Former boxing champion Ken Norton, considered one of the greatest heavyweights of his era, died Wednesday at an Arizona care facility. He was 70.
The fighter was best known for beating Muhammad Ali in 1973, breaking the Hall of Famer's jaw in the process.
Norton had been in poor health for the last several years after suffering a series of strokes, a friend of the fighter said yesterday.
"He's been fighting the battle for two years," said Gene Kilroy, Ali's former business manager. "I'm sure he's in heaven now with all the great fighters. I'd like to hear that conversation."
Norton broke Ali's jaw in their first bout, beating him by split decision in 1973 in a non-title fight in San Diego.
They fought six months later, and Ali narrowly won a split decision. They met for a third time on September 28, 1976, at Yankee Stadium in New York and Ali narrowly won to keep his heavyweight title.
In 1974, Norton fought and lost to Foreman in Venezuela for the World Boxing Council and World Boxing Association heavyweight titles. The fight was stopped in the second round after Foreman knocked him down three times.
Norton, who was nicknamed "The Black Hercules", won a heavyweight title eliminator in 1977 and was declared champion by the World Boxing Council.
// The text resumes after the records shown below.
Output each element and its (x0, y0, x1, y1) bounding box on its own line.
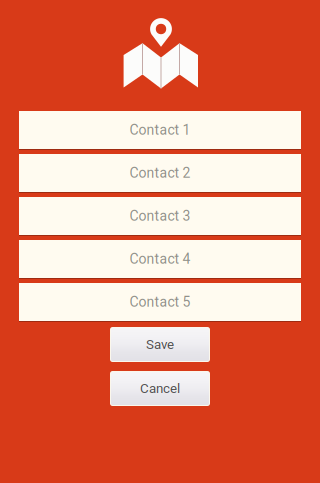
staticText: Contact 2 (130, 165, 190, 181)
button[interactable]: Contact 2 (19, 154, 301, 193)
button[interactable]: Cancel (110, 371, 210, 406)
staticText: Cancel (140, 381, 180, 396)
button[interactable]: Save (110, 327, 210, 362)
button[interactable]: Contact 5 (19, 283, 301, 322)
staticText: Contact 3 (130, 208, 190, 224)
button[interactable]: Contact 1 (19, 111, 301, 150)
staticText: Contact 1 (130, 122, 190, 138)
button[interactable]: Contact 3 (19, 197, 301, 236)
button[interactable]: Contact 4 (19, 240, 301, 279)
staticText: Save (146, 337, 174, 352)
staticText: Contact 4 (130, 251, 190, 267)
staticText: Contact 5 (130, 294, 190, 310)
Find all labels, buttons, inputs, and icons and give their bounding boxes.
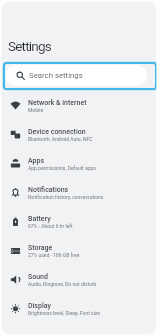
staticText: Network & internet [28,99,87,107]
staticText: Battery [28,215,51,223]
button[interactable]: Network & internet [0,91,160,120]
staticText: Settings [8,38,51,54]
staticText: Notification history, conversations [28,194,104,200]
staticText: Mobile [28,107,44,113]
button[interactable]: Notifications [0,178,160,207]
button[interactable]: Display [0,294,160,323]
staticText: Display [28,302,51,310]
button[interactable]: Apps [0,149,160,178]
staticText: 27% used - 186 GB free [28,252,80,258]
button[interactable]: Device connection [0,120,160,149]
button[interactable]: Search settings [5,65,147,86]
staticText: Sound [28,273,48,281]
staticText: Device connection [28,128,86,136]
button[interactable]: Battery [0,207,160,236]
button[interactable]: Sound [0,265,160,294]
staticText: Bluetooth, Android Auto, NFC [28,136,93,142]
button[interactable]: Storage [0,236,160,265]
staticText: App permissions, Default apps [28,165,96,171]
staticText: Apps [28,157,44,165]
staticText: Audio, Ringtone, Do not disturb [28,281,97,287]
staticText: Brightness level, Sleep, Font size [28,310,100,316]
staticText: Search settings [29,71,83,80]
staticText: 67% - About 6 hr left [28,223,73,229]
staticText: Notifications [28,186,69,194]
staticText: Storage [28,244,53,252]
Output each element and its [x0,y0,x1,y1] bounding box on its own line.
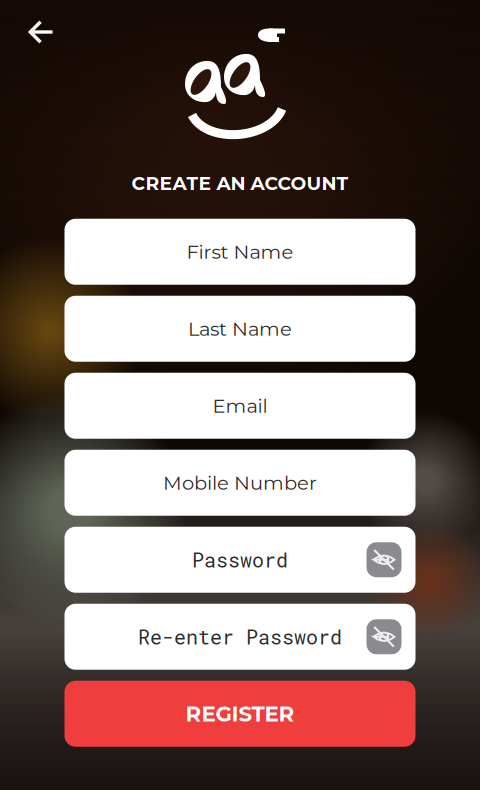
button[interactable]: Re-enter Password [64,604,416,670]
button[interactable]: Email [64,373,416,439]
button[interactable]: REGISTER [64,681,416,747]
button[interactable]: Password [64,527,416,593]
staticText: Re-enter Password [138,624,342,650]
button[interactable]: Mobile Number [64,450,416,516]
staticText: Password [192,547,288,573]
button[interactable]: Last Name [64,296,416,362]
button[interactable]: Back [18,9,64,55]
staticText: CREATE AN ACCOUNT [132,172,348,195]
button[interactable]: First Name [64,219,416,285]
staticText: Email [212,394,268,418]
staticText: Last Name [188,317,292,341]
staticText: REGISTER [186,701,294,727]
staticText: Mobile Number [163,471,317,495]
staticText: First Name [186,240,294,264]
But on June 9, 1978, he lost a bruising 15-round fight to Larry Holmes in what many regard as one of boxing's epic heavyweight bouts and would never be champion again.
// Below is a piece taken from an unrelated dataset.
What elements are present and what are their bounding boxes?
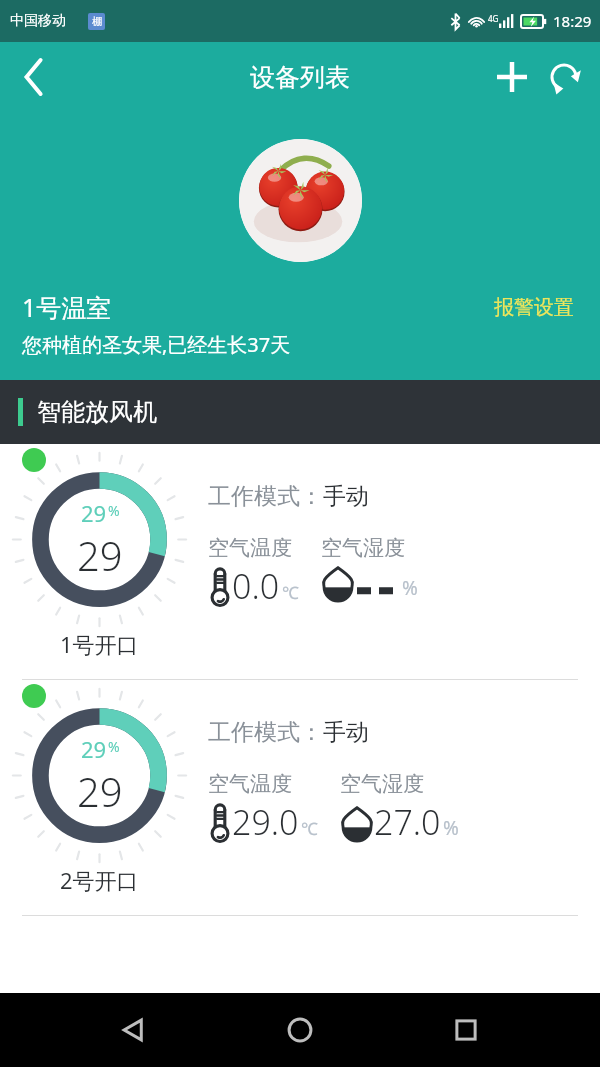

Norton finished with a record of 42-7-1 and 33 knockouts. He would later embark on an acting career, appearing in several movies, and was a commentator at fights. Norton lost only once in his early fights but had fought few fighters of any note when he was selected to meet Ali.
At the time, Ali was campaigning to try to win back the heavyweight crown he lost to Joe Frazier in 1973.
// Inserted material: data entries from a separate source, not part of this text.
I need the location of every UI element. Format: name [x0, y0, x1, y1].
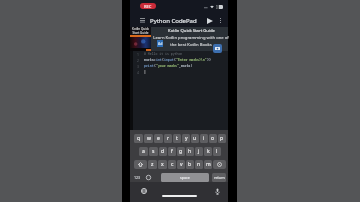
staticText: input	[164, 58, 174, 62]
button[interactable]: Backspace	[213, 160, 226, 169]
button[interactable]: More options	[215, 15, 226, 26]
staticText: b	[188, 161, 192, 168]
button[interactable]: m	[204, 160, 212, 169]
staticText: u	[193, 135, 197, 142]
staticText: ))	[207, 58, 211, 62]
button[interactable]: Menu	[135, 14, 149, 27]
staticText: o	[211, 135, 215, 142]
button[interactable]: Change keyboard	[139, 186, 149, 196]
staticText: int	[156, 58, 162, 62]
staticText: k	[207, 148, 210, 155]
staticText: Kotlin Quick Start Guide	[168, 28, 215, 34]
staticText: (	[174, 58, 176, 62]
staticText: r	[167, 135, 170, 142]
button[interactable]: p	[218, 134, 226, 143]
staticText: y	[185, 135, 188, 142]
button[interactable]: Emoji	[144, 173, 152, 182]
staticText: v	[180, 161, 183, 168]
staticText: (	[154, 64, 156, 68]
button[interactable]: return	[212, 173, 226, 182]
staticText: g	[179, 148, 183, 155]
button[interactable]: g	[177, 147, 185, 156]
staticText: 1	[137, 52, 139, 57]
staticText: f	[171, 148, 173, 155]
staticText: m	[206, 161, 211, 168]
staticText: Python CodePad	[150, 17, 197, 25]
staticText: e	[157, 135, 160, 142]
staticText: w	[147, 135, 151, 142]
button[interactable]: space	[161, 173, 209, 182]
staticText: a	[142, 148, 145, 155]
staticText: "Enter marks)\n"	[176, 58, 207, 62]
button[interactable]: Voice input	[212, 186, 222, 196]
staticText: ,marks)	[179, 64, 193, 68]
staticText: space	[180, 175, 190, 180]
button[interactable]: y	[182, 134, 190, 143]
staticText: 123	[134, 175, 141, 180]
button[interactable]: c	[168, 160, 176, 169]
button[interactable]: Screenshot	[213, 44, 222, 53]
button[interactable]: e	[154, 134, 163, 143]
button[interactable]: Kotlin Quick Start Guide	[130, 27, 228, 51]
staticText: q	[137, 135, 141, 142]
staticText: REC	[144, 4, 152, 9]
staticText: Learn Kotlin programming with one of the…	[153, 35, 229, 47]
button[interactable]: r	[164, 134, 172, 143]
button[interactable]: j	[195, 147, 203, 156]
staticText: print	[144, 64, 154, 68]
staticText: i	[203, 135, 205, 142]
button[interactable]: f	[168, 147, 176, 156]
button[interactable]: Ad	[157, 40, 163, 47]
staticText: n	[197, 161, 201, 168]
staticText: x	[161, 161, 164, 168]
staticText: p	[220, 135, 224, 142]
button[interactable]: t	[173, 134, 181, 143]
button[interactable]: h	[186, 147, 194, 156]
staticText: Kotlin Quick Start Guide	[132, 27, 149, 35]
button[interactable]: Run	[204, 15, 215, 26]
staticText: Ad	[158, 41, 163, 46]
button[interactable]: a	[139, 147, 148, 156]
button[interactable]: 123	[133, 173, 141, 182]
button[interactable]: s	[149, 147, 158, 156]
staticText: d	[161, 148, 165, 155]
button[interactable]: k	[204, 147, 212, 156]
button[interactable]: o	[209, 134, 217, 143]
staticText: z	[151, 161, 154, 168]
staticText: l	[216, 148, 218, 155]
staticText: 4	[137, 70, 139, 75]
button[interactable]: v	[177, 160, 185, 169]
staticText: h	[188, 148, 192, 155]
staticText: "your marks"	[156, 64, 179, 68]
staticText: marks=	[144, 58, 156, 62]
button[interactable]: n	[195, 160, 203, 169]
button[interactable]: w	[144, 134, 153, 143]
staticText: j	[198, 148, 200, 155]
staticText: (	[162, 58, 164, 62]
button[interactable]: d	[159, 147, 167, 156]
staticText: # Hello it is python	[144, 52, 183, 56]
staticText: s	[152, 148, 155, 155]
button[interactable]: u	[191, 134, 199, 143]
staticText: t	[176, 135, 178, 142]
staticText: c	[171, 161, 174, 168]
button[interactable]: z	[148, 160, 157, 169]
button[interactable]: Shift	[134, 160, 147, 169]
button[interactable]: l	[213, 147, 221, 156]
button[interactable]: i	[200, 134, 208, 143]
staticText: |	[144, 70, 146, 74]
staticText: 2	[137, 58, 139, 63]
button[interactable]: b	[186, 160, 194, 169]
staticText: return	[214, 175, 225, 180]
button[interactable]: q	[134, 134, 143, 143]
button[interactable]: x	[158, 160, 167, 169]
staticText: 3	[137, 64, 139, 69]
Few gave Norton much of a chance against Ali in the 1973 fight in San Diego, but his awkward style and close-in pressing tactics confused Ali and the win put him in the top echelon of heavyweight fighters.
He fought in the 1970s era of magnificent heavyweights -- a group that also included Ali, George Foreman, Joe Frazier, Leon Spinks and Jimmy Young.
Norton was born in Jacksonville, Illinois, and was an award-winning athlete in American football and track and field at Jacksonville High School. His prowess on the gridiron earned him a scholarship to Northeast Missouri State University. He started boxing during his four year-stint in the United States Marine Corps, which he joined in 1963.
"They called us handsome. Muhammad they called pretty. But the fairest of them all Ken Norton," Foreman wrote on his Twitter page on Wednesday. "What a loss to all of us."
Other tributes also quickly poured in for Norton, who was once given the title of the "Father of the Year" by the Los Angeles Times in 1977.
"My heart has been heavy since hearing the news earlier today," boxer Larry Holmes wrote on Twitter. "He was a good man. #RIP #KenNorton."
Former heavyweight champ Mike Tyson said he met Norton when Tyson was still an amateur boxer.
"Today a great man passed away," Tyson wrote on Twitter. "A legend in the boxing world and a good man.
"Ken Norton was always nice to me even when I was just an amateur fighter. He always treated me like I was somebody. Remarkable man. Condolences to Ken Norton's family on this very sad day."
Norton had what some called an unconventional style. He would lean forward backing his opponent up while holding both arms up high and across his face like he was looking through the bars of a gridiron helmet.
That style helped him win scores of fights and after he retired he starred in movies, appearing in about 20 Hollywood films.
The character of Apollo Creed in "Rocky" was originally going to be played by Norton, but when he back out of the role, Carl Weathers took the job.
Norton was involved in a serious car accident in 1986 on Mulholland Drive in Los Angeles. He recovered, and three years later he was inducted to the World Boxing Hall of Fame.
Reflecting a strong athletic pedigree, one of Norton's sons, Ken Jr., played in the National Football League for the Dallas Cowboys and San Francisco 49ers.